\n
## Charts: MMLU Law Probability Distributions
### Overview
The image presents two density plots, side-by-side, comparing the distributions of probabilities for "correct" and "incorrect" answers on the MMLU (Massive Multitask Language Understanding) Law benchmark. The left plot shows the distribution of P(Most Likely), while the right plot shows the distribution of P(Complete).

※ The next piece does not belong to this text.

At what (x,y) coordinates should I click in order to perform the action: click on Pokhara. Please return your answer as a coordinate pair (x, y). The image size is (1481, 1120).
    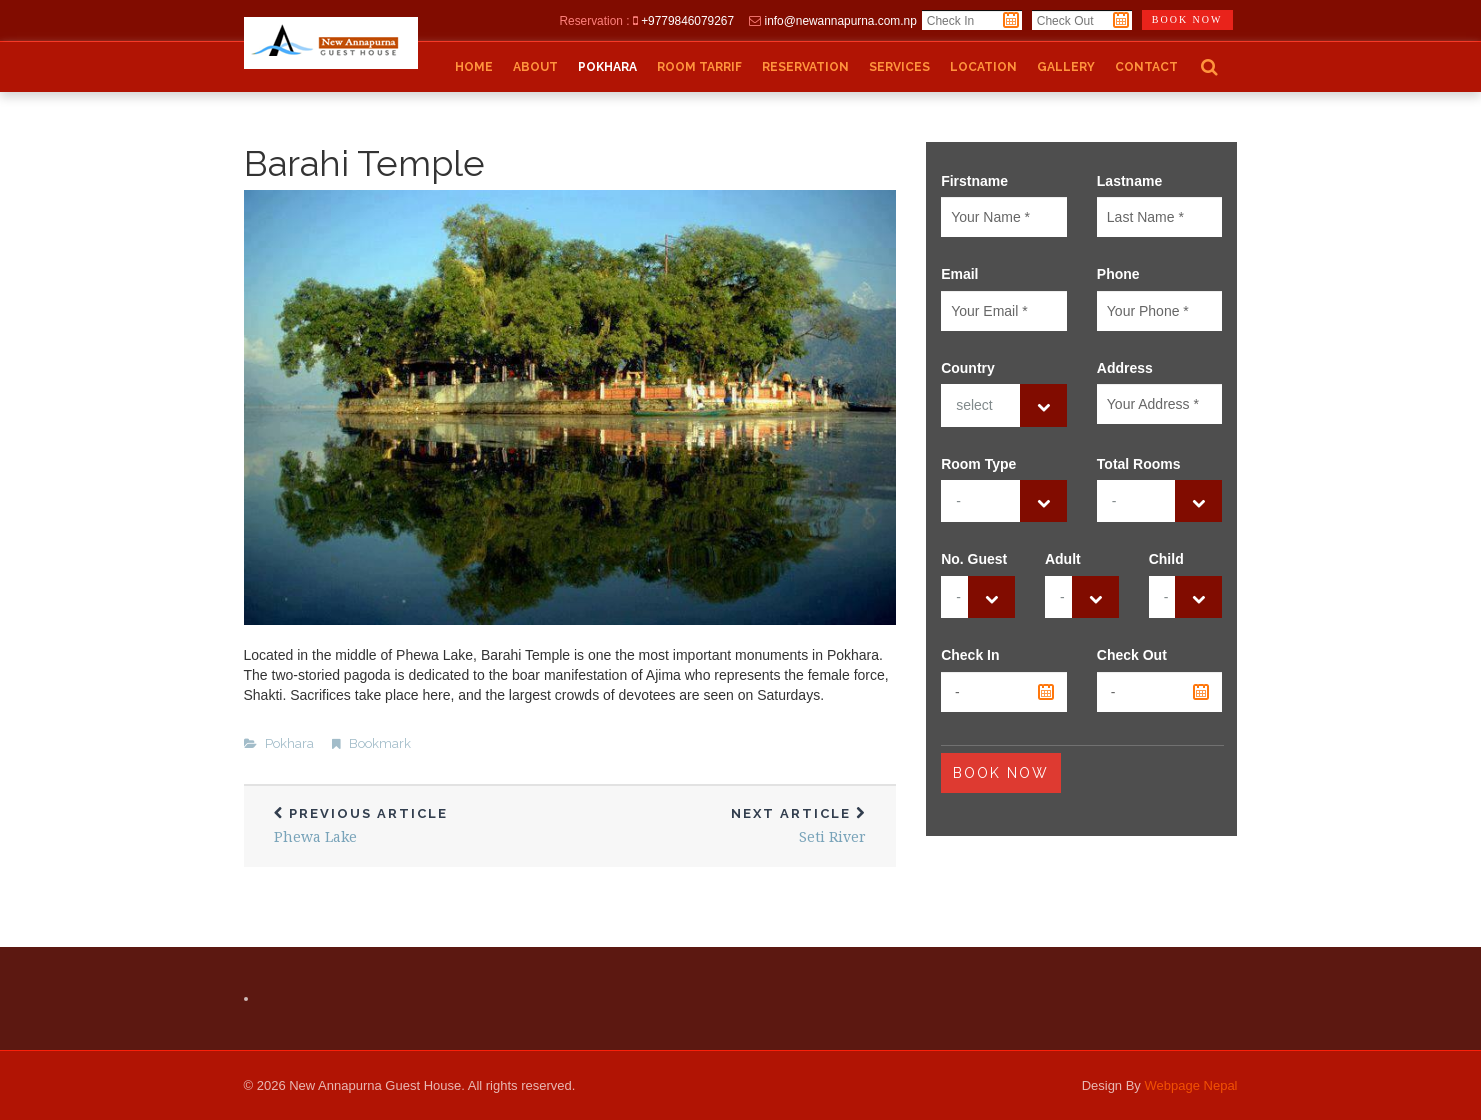     Looking at the image, I should click on (607, 67).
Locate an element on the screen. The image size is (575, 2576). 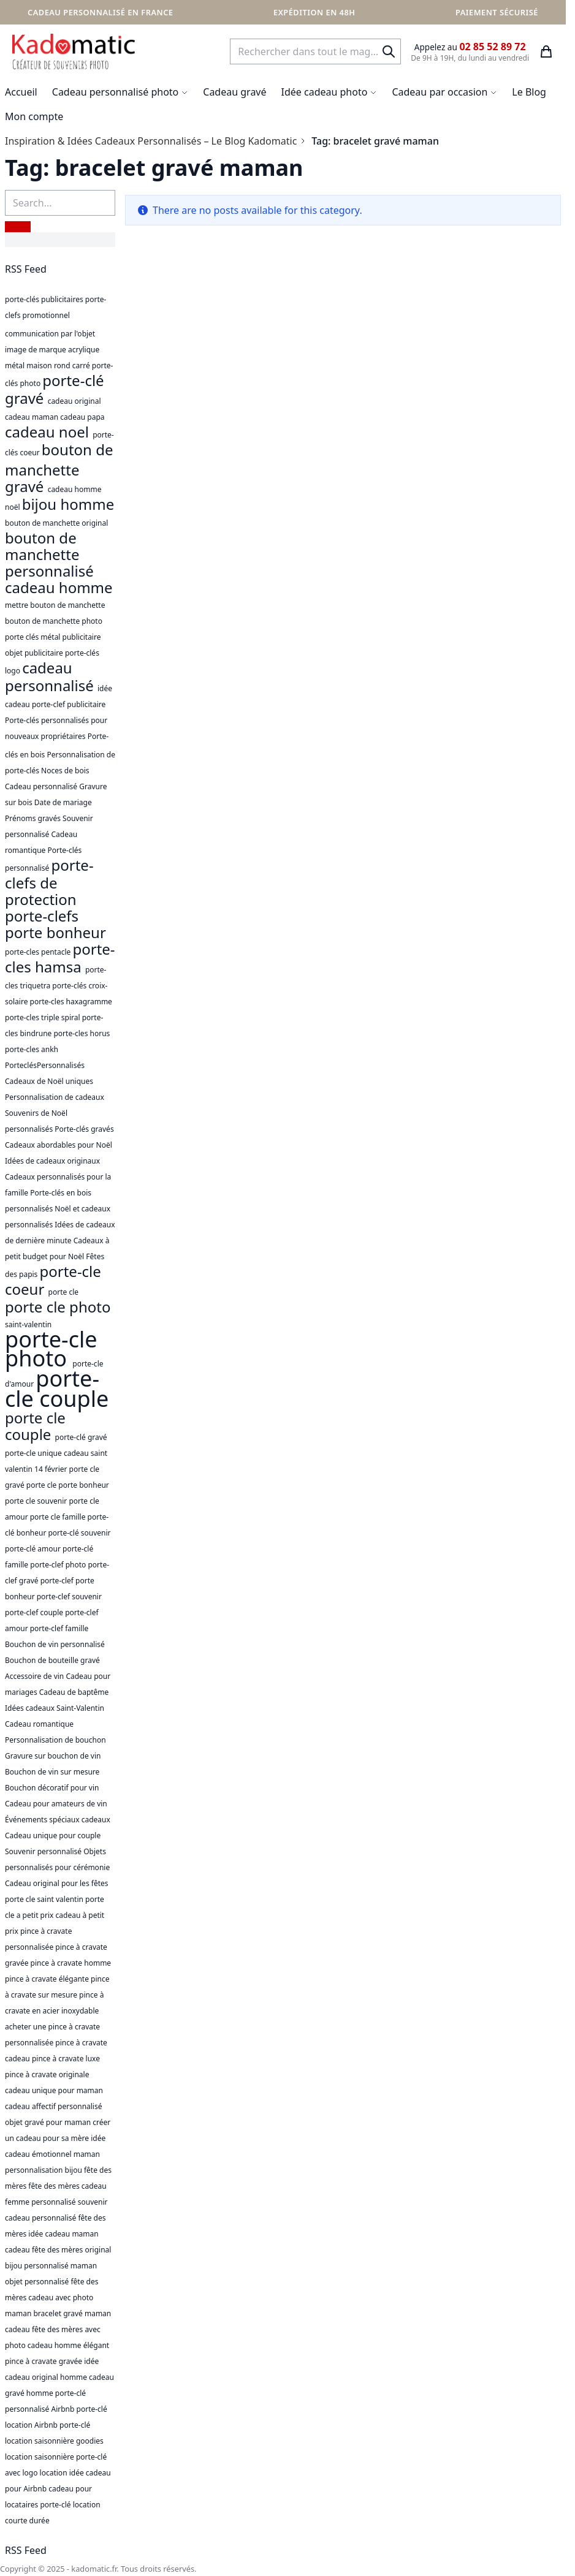 porte-clefs porte bonheur is located at coordinates (55, 924).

Both plots use density as the y-axis and probability as the x-axis.
### Components/Axes
Each chart shares the following components:
* **Title:** "MMLU Law P(Most Likely)" (left) and "MMLU Law P(Complete)" (right) positioned at the top-center.
* **X-axis Label:** "P(Most Likely)" (left) and "P(Complete)" (right)
* **Y-axis Label:** "Density"
* **X-axis Scale:** Ranges from 0.0 to 1.0, with tick marks at 0.2, 0.4, 0.6, 0.8, and 1.0.
* **Y-axis Scale:** Ranges from 0.0 to approximately 15.0, with tick marks at 0, 5, 10, and 15.
* **Legend:** Located in the top-left corner of each chart.
* "correct" - represented by a dark blue line.
* "incorrect" - represented by a dark red line.
### Detailed Analysis
**Chart 1: MMLU Law P(Most Likely)**
* **Correct (Blue Line):** The density distribution for correct answers shows a strong peak very close to 1.0. The line rises sharply from approximately 0.85 to 1.0, reaching a maximum density of approximately 14 at a probability of 1.0. There is minimal density for probabilities below 0.85.
* **Incorrect (Red Line):** The density distribution for incorrect answers also peaks near 1.0, but is more spread out than the "correct" distribution. The peak is around 0.95, with a maximum density of approximately 12. There is a noticeable tail extending from approximately 0.7 to 0.85, indicating some incorrect answers have lower probabilities.
**Chart 2: MMLU Law P(Complete)**
* **Correct (Blue Line):** The density distribution for correct answers is highly concentrated near 1.0. The line rises sharply from approximately 0.85 to 1.0, reaching a maximum density of approximately 15 at a probability of 1.0. There is very little density for probabilities below 0.85.
* **Incorrect (Red Line):** The density distribution for incorrect answers is also centered around 1.0, but is broader and has a more pronounced tail than the "correct" distribution. The peak is around 0.95, with a maximum density of approximately 13. There is a noticeable tail extending from approximately 0.7 to 0.9, indicating some incorrect answers have lower probabilities.
### Key Observations
* In both charts, the density is significantly higher for probabilities close to 1.0 for both correct and incorrect answers.
* The "correct" answers tend to have a sharper, more concentrated distribution around 1.0 compared to "incorrect" answers.
* The "incorrect" answers exhibit a wider distribution and a longer tail towards lower probabilities, suggesting that incorrect answers are more likely to have lower confidence scores (as indicated by the probability).
* The distributions for both "correct" and "incorrect" answers are heavily skewed towards higher probabilities.
### Interpretation
These charts demonstrate the relationship between the predicted probability (P(Most Likely) and P(Complete)) and the correctness of the answers on the MMLU Law benchmark. The data suggests that higher predicted probabilities are generally associated with correct answers, but this association is not perfect.
The sharper distribution of probabilities for correct answers indicates that the model is more confident in its correct predictions. The broader distribution and tail for incorrect answers suggest that the model sometimes assigns high probabilities to incorrect answers, or that incorrect answers can have a wider range of confidence scores.
The fact that both distributions are heavily skewed towards 1.0 suggests that the model generally assigns high probabilities to its predictions, even when they are incorrect. This could indicate a tendency for overconfidence.
The difference between P(Most Likely) and P(Complete) could be related to the completeness of the answer. P(Complete) might be a more robust metric, as it considers the entire answer, while P(Most Likely) only considers the most probable token. The similarity in the distributions suggests that both metrics provide similar information about the model's confidence and accuracy.